The tale spread well beyond the Hejaz and became incorporated in various Sufi allegories, the message of which appeared to be that chaste love is a path to martyrdom (which, apparently, is a good thing…) In relation to this story someone once remarked, “love is graver than madness; love never subsides but a madman has only occasional fits”. The most famous versions of Leyla and Majnun are by Nizami (who died 1209 in Ganja, Azerbaijan, thus is claimed by the Azeris, a Turkic people) and Jami (d. 1492).

Zahra Taheri (Lecturer in Persian from Australian National University) spoke of the women in Jelaladdin Rumi’s circle. Rumi arrived in Konya (now in Turkey) in the 13th century fleeing the Mongols; he was a Sufi/mystic who attracted an enormous following, becoming known as Maulana (“our leader”; Mevlana in Turkish). His followers, after his death, became the Mevlevi order, now known as the Whirling Dervishes. To the Turks, who claim him as their own, he is Celaladdin Rumi; he is the highest selling poet in modern America. He was an Islamic mystic of a different order (no pun intended). Apparently he once fell into a long conversation with a prostitute in a Konya caravanserai; he stated his admiration for her because she was without pretence or artifice. “She is who she is,” Rumi stated. No doubt such a judgement was highly unorthodox, not to say scandalous, in that era. Rumi highlighted the sacredness of music and poetry: “The sound of music is equivalent to prayer: both call people to the truth,” he said.

Poetry, of course, is central to the exhibition at the State Library of Victoria: all of the manuscripts are illuminated retellings of the works of the mystic poets. But the beauty of the poetry has long been apparent to many even outside the Persian-speaking world. Mario Casari, Lecturer in Persian at Sapienza University of Rome, spoke of Giovan Battista Raimondo, director the Medici Oriental Press, established in 1584. Raimondo was so enamoured of Persian that he said that it was a gift from God to mankind specifically created in order to express the “conceits of poetry”. “Persian should be learned perfectly by everybody,” Raimondo asserted.

Goethe, the great German poet and polymath, too, was inspired by Persian poetry, specifically the Divan of Hafiz who wrote in the 14th century.
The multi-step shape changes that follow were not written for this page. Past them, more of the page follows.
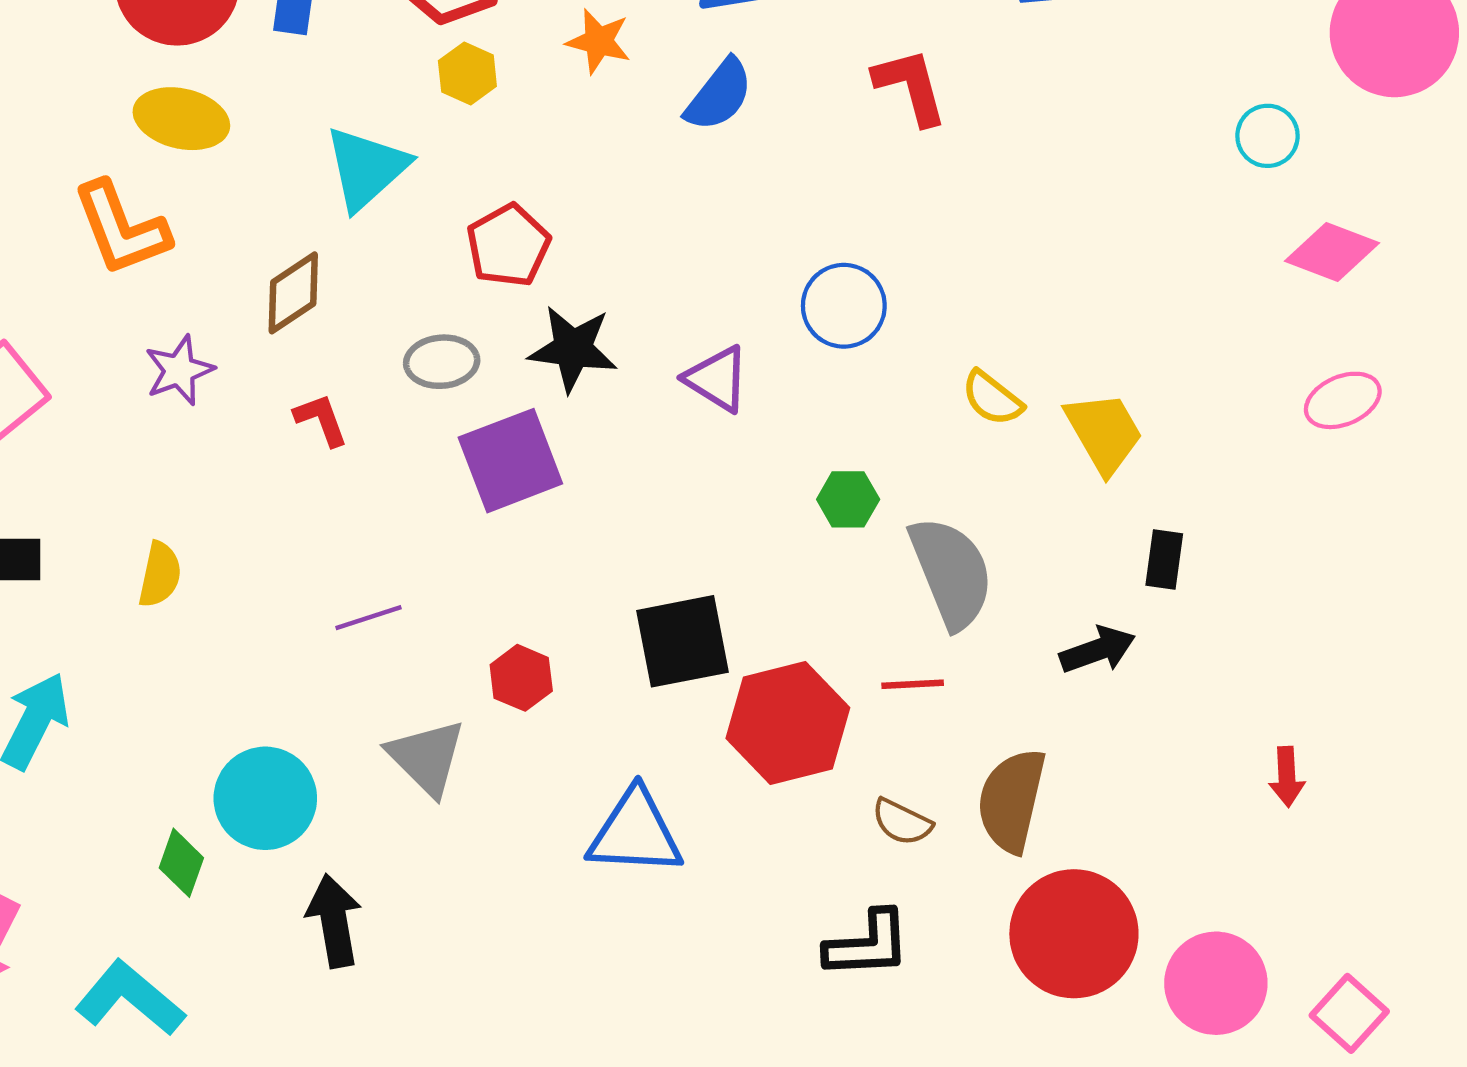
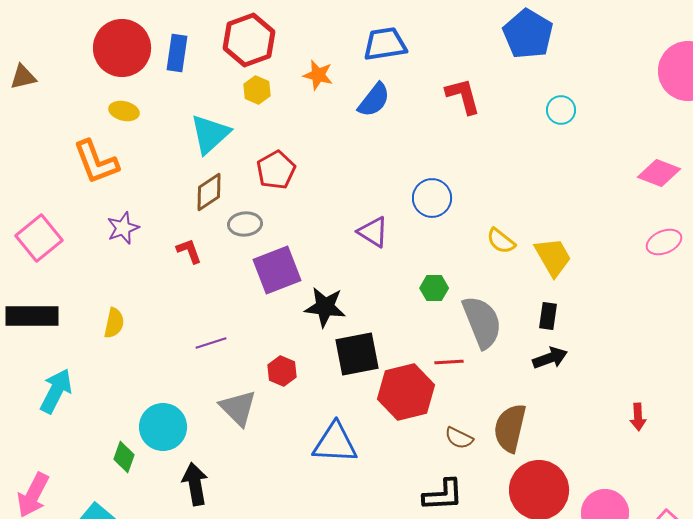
yellow ellipse: (181, 119) -> (124, 111), size x0.7
cyan circle: (1267, 136) -> (561, 110), moved
brown diamond: (293, 293) -> (209, 192), moved
black star: (573, 349) -> (325, 307), moved
black rectangle: (1164, 560) -> (548, 316), moved
red line: (913, 684) -> (449, 362), moved

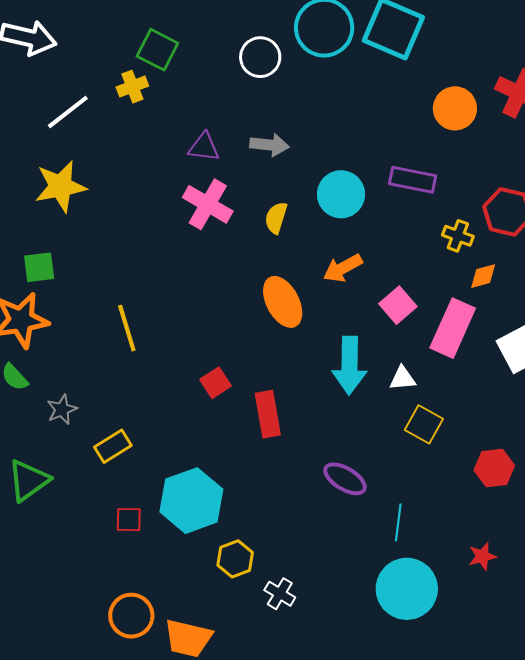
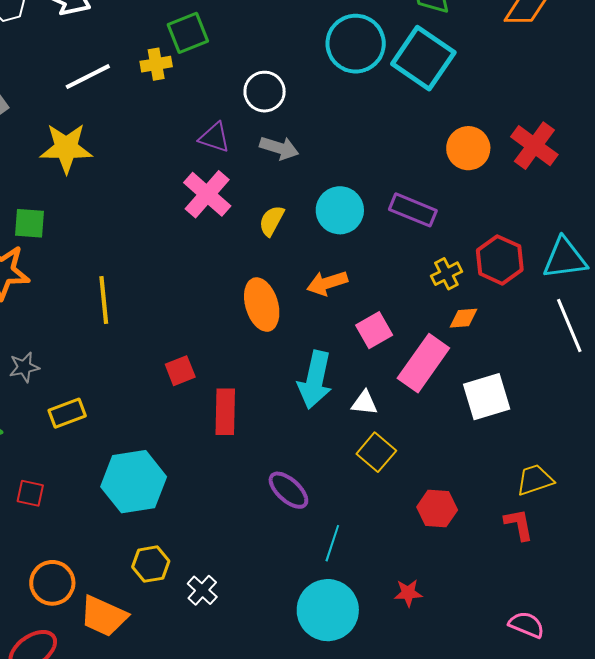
green square: (157, 50) -> (188, 33), turned 30
white circle: (260, 57) -> (265, 92), moved
yellow cross: (458, 236) -> (446, 274), turned 32
red square: (129, 520) -> (30, 493), moved
yellow hexagon: (235, 559) -> (151, 564), moved

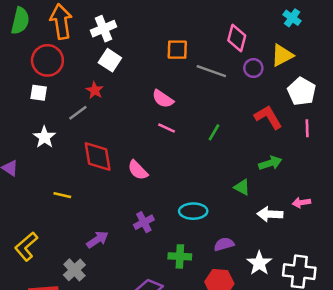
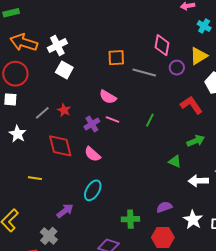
orange arrow: (61, 22) -> (24, 42), turned -60
red star: (95, 90) -> (64, 110), moved
cyan ellipse: (193, 211) -> (93, 190), moved, turned -55
purple cross: (144, 222) -> (92, 124), moved

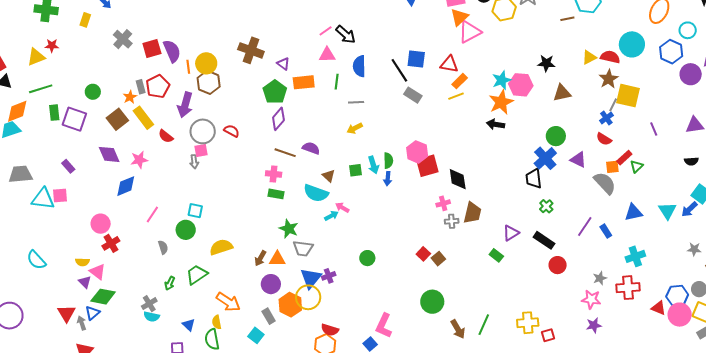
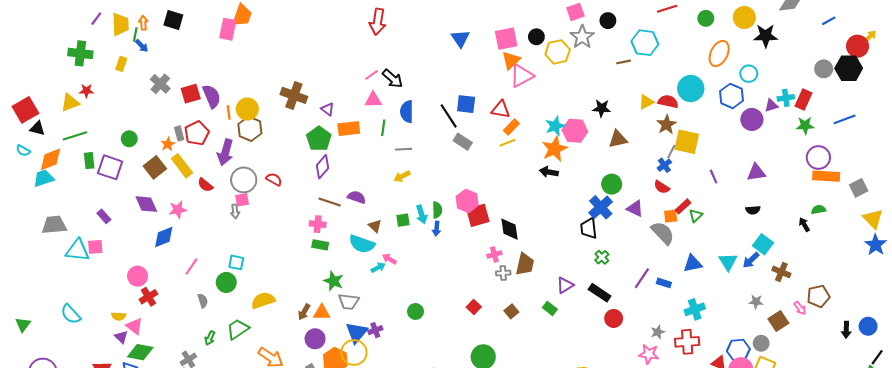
blue rectangle: (606, 231) -> (664, 283), turned -40
brown square: (438, 259) -> (511, 311), moved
Marcelo Stamm, from RMIT, gave a magnificent, dramatic presentation detailing the “constellations” of creativity that existed between the poetry of Hafiz and Goethe, who wrote his own divan (collection of poetry) in a Persian style in the early 19th century. Central to Goethe’s West-Eastern Divan was the poem Blessed Longing , a poignant evocation of his unrequited and unconsummated love for Maryanne van Willemer. Another of the divan’s poems, Suleika, allegedly written by van Willemer, not Goethe, stirred a struggling young musician, Franz Schubert, to composed love songs, one of which was described by Brahms as the most beautiful love song ever. Schubert, of course, died at the age of 31. There’s a lot going on there – constellations indeed! We’ve got chaste love, enduring longing, death and mystical unions – how very Sufi!

Not everyone remains in thrall to the Persian poets, however, and this brings us full circle to the hardliners of modern Iran. Anne Démy-Geroe, Co-director of the Iranian Film Festival of Australia, told of Abbas Kiarostami’s 2008 movie Shirin, which consists entirely of close ups of the faces of Iranian women  as they watch a pre-1979 (ie pre-Islamic Revolution) movie of the tale of Shirin and Khusrau, which itself dates back to Iran’s pre-Islamic history and is included in Firdausi’s Shahnameh (Book of Kings). This was Kiarostami’s way of conveying the emotional gravitas of the story of yet another of Persia’s pairs of doomed lovers, a story that despite its resonating across the broader Persian populace for (literally) 1000 years  remains unfilmable in the Islamic Republic due to its pre-Islamic origins.